SETE PESSOAS VIVEM EM QUATRO METROS QUADRADOS

Parece mentira. Sete pessoas, dois adultos e cinco crianças, moram num barraco de quatro metros quadrados na comunidade Dorothy Stang, na Imbiribeira, Zona Sul do Recife. São quatro metros quadrados mesmo. Nada mais. É casa menor do que muitos banheiros. Uma caixa de madeira sem janela. Só cabe cama, televisão e toda a vergonha do mundo. Do lado de fora, é impossível acreditar na história contada pelo coordenador da ocupação sobre os meninos do pequeno quadrado. “Vamos lá. Vocês vão olhar e comprovar o que estou dizendo”, conta Marciano Manoel da Silva, 37.

Ao chegar ao local, Marciano grita pelo pai das crianças, o zelador Wellington de Souza Santos. Bate palma, chama mais uma vez e nada. Quem aparece é o menino mais velho, 9 anos. “Papai foi trabalhar. A gente tá sozinho.” No barraco, cinco crianças grudadas veem TV. Um ventilador velho sopra um bafo quente no rosto dos meninos. O menor dorme com o pai e a mãe numa cama de solteiro, que se encaixa perfeitamente tocando as duas paredes. Os outros quatro ficam no chão mesmo.

A Irmã Dorothy é um amontoado de miséria que impressiona. Para onde se olha, um susto. É criança correndo no meio do esgoto, mulher reclamando dos espancamentos cometidos pela polícia, mães exibindo os corpos manchados e ferido dos filhos. Às 12h30 em ponto, sai gente de tudo quanto é canto. É a hora da sopa. As crianças chegam batendo panela. Quando a Kombi do Instituto de Assistência Social e Cidadania (Iasc) da Prefeitura do Recife chega para entregar o balde, a fila já está sendo formada.

Cada um espera sua vez e recebe uma concha. Volta para casa e divide com os outros. Alguns reclamam que só tem caldo. “Não tem um pedaço de carne aqui” é uma das frases mais ouvidas. José Geraldo Viana, 51, havia juntado algumas latas de alumínio para tentar ganhar R$ 3 e comprar alguma coisa para os quatro filhos e a mulher. Mais tarde, a mulher de José estava na fila. Volta para casa com um pequeno balde do alimento. “Tem dia que não tem para todo o mundo.
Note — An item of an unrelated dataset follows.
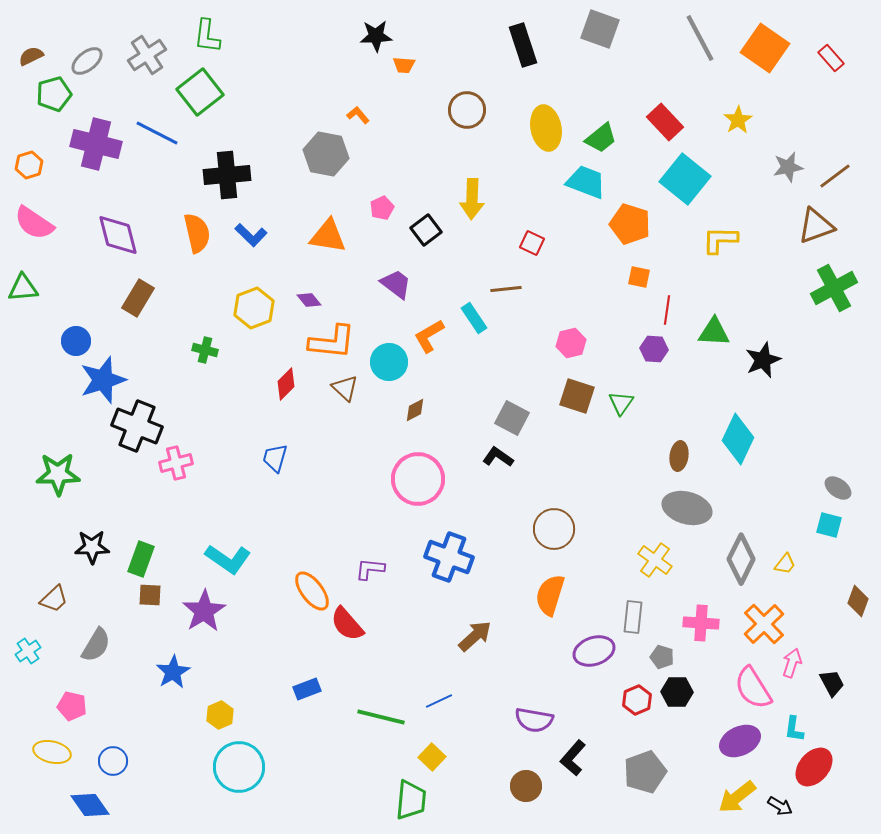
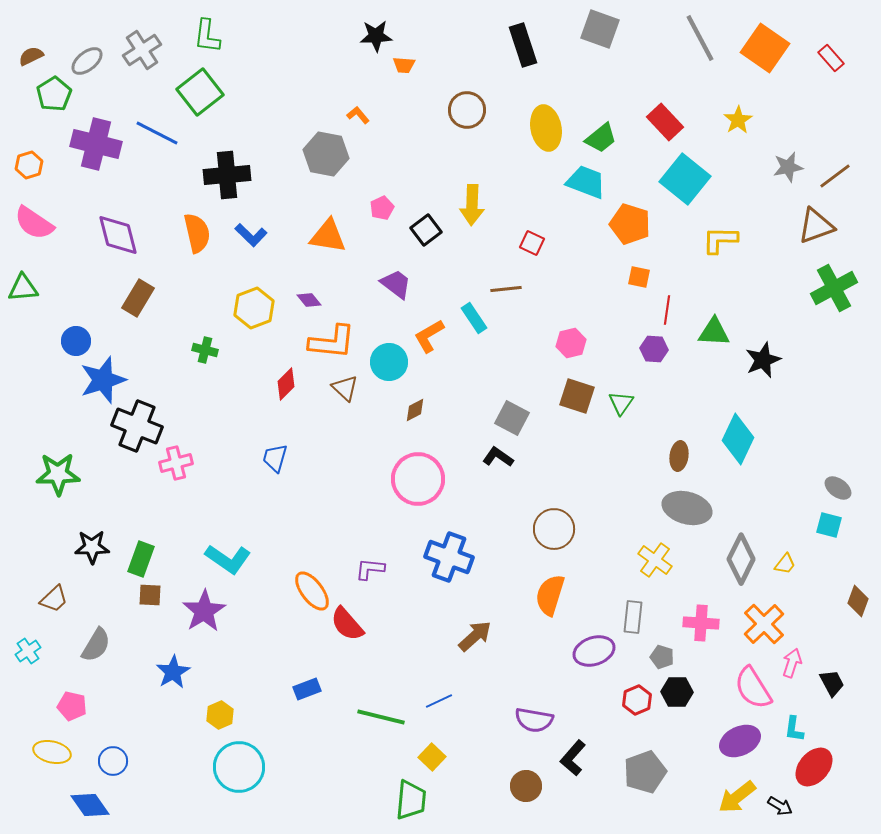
gray cross at (147, 55): moved 5 px left, 5 px up
green pentagon at (54, 94): rotated 16 degrees counterclockwise
yellow arrow at (472, 199): moved 6 px down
É confusão”, diz Marciano.

Não quero tomar muito mais o tempo de vocês, até porque sei que na internet as pessoas têm pressa. Muitos até sequer começaram a ler porque perceberam de cara que “o texto era extenso”, como se a qualidade nada importasse, só a extensão. Bem, não me importo com esses. Afinal, nem lerão o que estou escrevendo aqui agora. Mas e vocês, bravos guerreiros, que leram com calma e refletiram? Pararam para perceber que há muitos Haitis à nossa volta? Gente que não têm nada, que sobrevive por teimosia mesmo, como sugeriu o Valadares. Repararam? E nós, o que fazemos pelos nossos Haitis?
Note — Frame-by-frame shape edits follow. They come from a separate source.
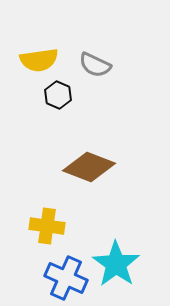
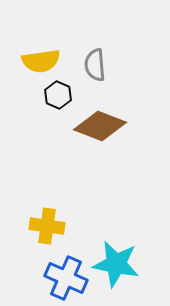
yellow semicircle: moved 2 px right, 1 px down
gray semicircle: rotated 60 degrees clockwise
brown diamond: moved 11 px right, 41 px up
cyan star: rotated 24 degrees counterclockwise
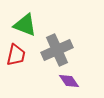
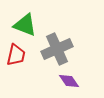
gray cross: moved 1 px up
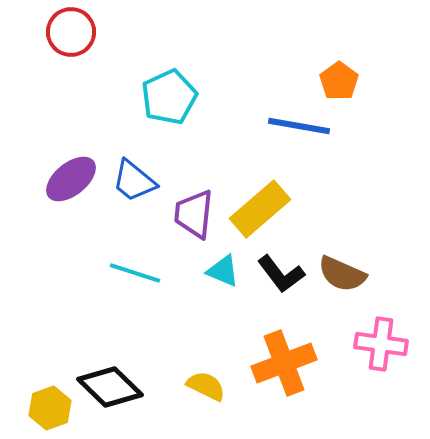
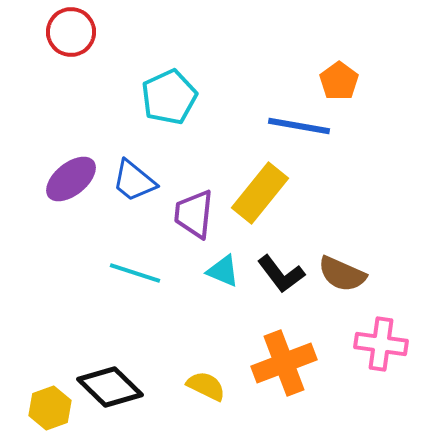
yellow rectangle: moved 16 px up; rotated 10 degrees counterclockwise
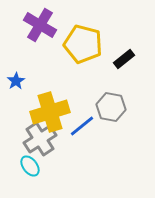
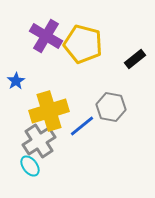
purple cross: moved 6 px right, 11 px down
black rectangle: moved 11 px right
yellow cross: moved 1 px left, 1 px up
gray cross: moved 1 px left, 2 px down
A mim parece hipocrisia se mobilizar para ajudar os de longe quando há tantos por perto tão carentes de tudo. Não que eu não me compadeça e me solidarize com a situação do Haiti caribenho. Claro. E até faço campanha para ajudar, para arrecadar mantimentos. Mas certo de que é importante fazer pelos meus, pelos que estão aqui no meu quintal. E eu faço. Quero mesmo é tocar na ferida dos que não fazem, dos hipócritas, dos metidos a bons samaritanos. Por que não ter campanhas contínuas de doação para os mais necessitados? Caramba! Romildo José da Silva, mencionado no texto, puxa carroça e às vezes, eu disse às vezes, ganha três reais por dia. Por que não ter campanhas de arrecadação constantes para pessoas como Romildo? Eu particularmente posso ajudar – e agradeço a Deus todos os dias por ser um privilegiado. Muitos podem. Tenho certeza. Poucos de fato ajudam. Infelizmente.
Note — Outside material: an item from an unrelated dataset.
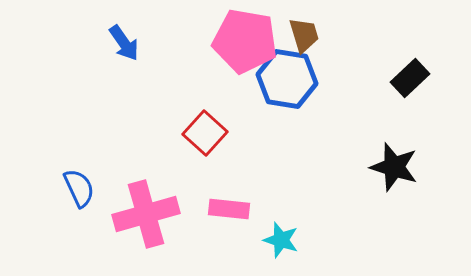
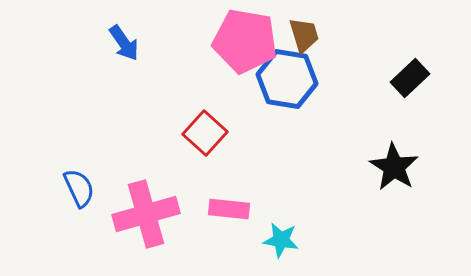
black star: rotated 15 degrees clockwise
cyan star: rotated 9 degrees counterclockwise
Então, antes de querermos ser as “almas bondosas” que ajudam os Haitis de lá, olhemos para os nossos Haitis de cá. Há muita miséria debaixo de nossos narizes. E cada um de nós pode fazer a diferença. Se podem ajudar os de cá e também os de lá, ótimo. Mas não reclamem do mundo ao redor de vocês, enquanto vocês nada fizerem pelos mais necessitados. Não adianta olhar para longe e varrer a miséria do nosso quintal para debaixo do tapete. Poderemos até fazer de conta que ela não existe, mas ela ainda assim estará lá.